» **TASK DESCRIPTION**
Tell how many lines in the records contain the word "sicher"; the number alone is the answer.

Records contained in a dataset
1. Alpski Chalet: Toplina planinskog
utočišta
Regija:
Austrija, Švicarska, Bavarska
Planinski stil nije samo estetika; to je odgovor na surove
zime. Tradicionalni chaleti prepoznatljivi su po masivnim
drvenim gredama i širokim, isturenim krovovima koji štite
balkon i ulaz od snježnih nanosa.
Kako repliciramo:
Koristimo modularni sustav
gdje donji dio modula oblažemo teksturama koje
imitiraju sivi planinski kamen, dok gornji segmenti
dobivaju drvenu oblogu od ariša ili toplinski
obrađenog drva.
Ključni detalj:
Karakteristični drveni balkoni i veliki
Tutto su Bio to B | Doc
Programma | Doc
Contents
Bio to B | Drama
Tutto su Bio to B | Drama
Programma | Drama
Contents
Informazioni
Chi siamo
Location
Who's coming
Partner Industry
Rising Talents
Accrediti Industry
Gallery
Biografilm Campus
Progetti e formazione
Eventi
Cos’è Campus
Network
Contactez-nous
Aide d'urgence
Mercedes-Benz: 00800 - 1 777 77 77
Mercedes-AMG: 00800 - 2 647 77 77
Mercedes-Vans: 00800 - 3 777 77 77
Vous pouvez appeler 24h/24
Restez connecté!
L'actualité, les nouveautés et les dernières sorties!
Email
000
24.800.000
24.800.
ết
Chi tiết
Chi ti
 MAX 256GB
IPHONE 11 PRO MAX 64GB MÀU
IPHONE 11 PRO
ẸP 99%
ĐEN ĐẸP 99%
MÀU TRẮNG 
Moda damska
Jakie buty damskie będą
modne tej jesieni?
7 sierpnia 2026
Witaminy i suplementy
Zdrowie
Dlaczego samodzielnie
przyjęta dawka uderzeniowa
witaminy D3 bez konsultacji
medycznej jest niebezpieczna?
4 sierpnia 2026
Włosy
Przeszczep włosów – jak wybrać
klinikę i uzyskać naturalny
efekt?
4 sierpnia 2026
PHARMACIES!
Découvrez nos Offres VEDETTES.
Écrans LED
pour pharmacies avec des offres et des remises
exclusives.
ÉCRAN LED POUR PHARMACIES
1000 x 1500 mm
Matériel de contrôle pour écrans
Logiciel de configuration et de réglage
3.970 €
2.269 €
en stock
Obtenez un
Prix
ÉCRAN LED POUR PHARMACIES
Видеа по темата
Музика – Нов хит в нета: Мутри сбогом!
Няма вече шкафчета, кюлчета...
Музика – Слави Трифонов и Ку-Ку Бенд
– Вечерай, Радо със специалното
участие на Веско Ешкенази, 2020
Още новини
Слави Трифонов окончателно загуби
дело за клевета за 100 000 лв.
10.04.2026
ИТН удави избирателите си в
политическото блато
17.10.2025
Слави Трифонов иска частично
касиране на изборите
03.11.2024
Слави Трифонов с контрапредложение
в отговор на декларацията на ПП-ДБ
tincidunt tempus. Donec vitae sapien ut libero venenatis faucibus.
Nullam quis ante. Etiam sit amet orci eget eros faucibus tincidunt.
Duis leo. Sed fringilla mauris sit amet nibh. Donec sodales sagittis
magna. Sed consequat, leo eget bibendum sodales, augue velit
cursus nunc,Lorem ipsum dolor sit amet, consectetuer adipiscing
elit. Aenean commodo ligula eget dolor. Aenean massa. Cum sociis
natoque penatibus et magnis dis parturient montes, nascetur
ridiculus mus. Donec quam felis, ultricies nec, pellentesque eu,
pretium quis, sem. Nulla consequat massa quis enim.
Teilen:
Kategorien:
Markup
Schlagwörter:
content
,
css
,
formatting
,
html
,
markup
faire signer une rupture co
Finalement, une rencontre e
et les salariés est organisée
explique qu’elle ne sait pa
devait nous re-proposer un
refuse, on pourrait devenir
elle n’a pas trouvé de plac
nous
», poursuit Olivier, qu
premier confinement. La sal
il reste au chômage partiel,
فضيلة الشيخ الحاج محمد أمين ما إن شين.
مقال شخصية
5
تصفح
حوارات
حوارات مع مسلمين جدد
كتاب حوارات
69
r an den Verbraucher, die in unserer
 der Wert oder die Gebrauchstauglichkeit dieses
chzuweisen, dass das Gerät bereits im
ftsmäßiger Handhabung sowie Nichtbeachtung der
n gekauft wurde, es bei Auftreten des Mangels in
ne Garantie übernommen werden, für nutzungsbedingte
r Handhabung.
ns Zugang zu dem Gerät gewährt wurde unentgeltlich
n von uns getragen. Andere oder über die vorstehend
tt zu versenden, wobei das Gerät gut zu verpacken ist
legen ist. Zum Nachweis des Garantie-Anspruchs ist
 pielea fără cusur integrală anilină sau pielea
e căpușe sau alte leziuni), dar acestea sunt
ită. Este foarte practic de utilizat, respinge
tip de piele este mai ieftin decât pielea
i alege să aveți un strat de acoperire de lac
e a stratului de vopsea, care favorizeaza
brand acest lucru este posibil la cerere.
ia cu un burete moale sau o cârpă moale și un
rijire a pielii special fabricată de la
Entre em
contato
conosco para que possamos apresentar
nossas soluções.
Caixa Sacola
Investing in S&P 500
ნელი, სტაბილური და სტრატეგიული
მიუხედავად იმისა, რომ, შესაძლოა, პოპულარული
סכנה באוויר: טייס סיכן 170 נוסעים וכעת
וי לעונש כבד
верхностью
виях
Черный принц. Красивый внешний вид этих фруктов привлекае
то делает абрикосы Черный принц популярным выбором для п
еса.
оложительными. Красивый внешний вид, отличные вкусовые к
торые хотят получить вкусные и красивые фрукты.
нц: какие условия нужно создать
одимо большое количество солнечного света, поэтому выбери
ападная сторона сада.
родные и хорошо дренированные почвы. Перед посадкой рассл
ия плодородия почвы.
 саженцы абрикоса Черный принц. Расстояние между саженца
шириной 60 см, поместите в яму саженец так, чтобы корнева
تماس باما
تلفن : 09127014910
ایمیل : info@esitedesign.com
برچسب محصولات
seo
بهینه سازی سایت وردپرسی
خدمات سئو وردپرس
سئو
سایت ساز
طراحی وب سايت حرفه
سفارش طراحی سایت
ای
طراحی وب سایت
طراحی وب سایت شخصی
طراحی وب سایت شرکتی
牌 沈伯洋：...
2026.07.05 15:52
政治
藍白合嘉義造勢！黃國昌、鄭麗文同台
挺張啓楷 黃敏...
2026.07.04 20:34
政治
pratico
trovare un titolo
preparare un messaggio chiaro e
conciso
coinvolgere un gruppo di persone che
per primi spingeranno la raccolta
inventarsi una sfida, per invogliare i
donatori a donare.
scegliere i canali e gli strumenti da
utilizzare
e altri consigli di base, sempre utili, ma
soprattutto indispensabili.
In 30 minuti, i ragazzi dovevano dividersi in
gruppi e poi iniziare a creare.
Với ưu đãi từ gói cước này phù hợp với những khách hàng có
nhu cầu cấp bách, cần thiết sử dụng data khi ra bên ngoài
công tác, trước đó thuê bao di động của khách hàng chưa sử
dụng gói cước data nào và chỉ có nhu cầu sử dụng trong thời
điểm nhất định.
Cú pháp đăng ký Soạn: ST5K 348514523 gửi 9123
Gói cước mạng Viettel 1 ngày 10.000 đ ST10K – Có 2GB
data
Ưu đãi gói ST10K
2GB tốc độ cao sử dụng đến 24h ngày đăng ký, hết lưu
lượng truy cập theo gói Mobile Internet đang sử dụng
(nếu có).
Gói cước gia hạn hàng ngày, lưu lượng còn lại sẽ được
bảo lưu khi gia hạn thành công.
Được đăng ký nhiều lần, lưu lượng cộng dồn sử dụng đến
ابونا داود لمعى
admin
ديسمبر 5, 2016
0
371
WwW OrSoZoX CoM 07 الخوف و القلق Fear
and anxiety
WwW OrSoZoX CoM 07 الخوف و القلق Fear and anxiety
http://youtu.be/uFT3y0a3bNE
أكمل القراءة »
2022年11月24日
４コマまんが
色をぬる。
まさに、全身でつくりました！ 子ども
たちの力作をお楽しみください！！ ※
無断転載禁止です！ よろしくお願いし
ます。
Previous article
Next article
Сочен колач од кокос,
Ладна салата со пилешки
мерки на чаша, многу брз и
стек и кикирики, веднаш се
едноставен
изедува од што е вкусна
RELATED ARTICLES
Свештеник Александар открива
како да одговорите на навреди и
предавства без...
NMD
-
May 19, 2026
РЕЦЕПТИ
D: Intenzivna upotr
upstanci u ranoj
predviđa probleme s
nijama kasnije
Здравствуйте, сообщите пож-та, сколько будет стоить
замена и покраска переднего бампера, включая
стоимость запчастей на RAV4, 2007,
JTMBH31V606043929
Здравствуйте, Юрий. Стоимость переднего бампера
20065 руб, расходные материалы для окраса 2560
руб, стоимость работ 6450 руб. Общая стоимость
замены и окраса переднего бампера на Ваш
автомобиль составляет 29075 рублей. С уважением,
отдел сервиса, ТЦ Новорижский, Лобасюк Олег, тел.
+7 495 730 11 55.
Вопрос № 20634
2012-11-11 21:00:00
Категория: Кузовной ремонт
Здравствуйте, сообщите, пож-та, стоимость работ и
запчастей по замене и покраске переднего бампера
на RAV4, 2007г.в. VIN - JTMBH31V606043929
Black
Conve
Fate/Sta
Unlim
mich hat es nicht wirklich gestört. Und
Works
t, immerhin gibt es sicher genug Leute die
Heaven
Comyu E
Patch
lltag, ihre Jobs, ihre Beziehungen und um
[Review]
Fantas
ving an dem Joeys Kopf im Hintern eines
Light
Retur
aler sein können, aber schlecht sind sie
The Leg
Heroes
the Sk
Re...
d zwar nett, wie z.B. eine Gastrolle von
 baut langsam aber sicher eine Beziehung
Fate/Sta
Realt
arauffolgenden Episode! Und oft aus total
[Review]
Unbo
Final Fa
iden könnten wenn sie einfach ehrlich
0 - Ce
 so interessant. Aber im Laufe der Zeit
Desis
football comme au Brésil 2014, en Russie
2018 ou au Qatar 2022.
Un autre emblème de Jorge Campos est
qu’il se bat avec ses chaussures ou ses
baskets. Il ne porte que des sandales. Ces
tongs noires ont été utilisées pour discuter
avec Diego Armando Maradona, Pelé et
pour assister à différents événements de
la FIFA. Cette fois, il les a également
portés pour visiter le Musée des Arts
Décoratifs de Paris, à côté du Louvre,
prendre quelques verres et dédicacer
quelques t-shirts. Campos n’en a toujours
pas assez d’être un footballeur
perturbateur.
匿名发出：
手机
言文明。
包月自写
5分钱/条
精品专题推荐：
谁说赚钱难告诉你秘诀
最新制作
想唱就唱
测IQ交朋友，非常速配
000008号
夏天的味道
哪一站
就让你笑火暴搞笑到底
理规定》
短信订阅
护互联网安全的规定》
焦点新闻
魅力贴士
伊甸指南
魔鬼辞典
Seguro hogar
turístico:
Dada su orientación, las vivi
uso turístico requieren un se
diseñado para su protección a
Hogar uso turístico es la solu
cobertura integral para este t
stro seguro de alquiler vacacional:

» **TASK OUTPUT**
2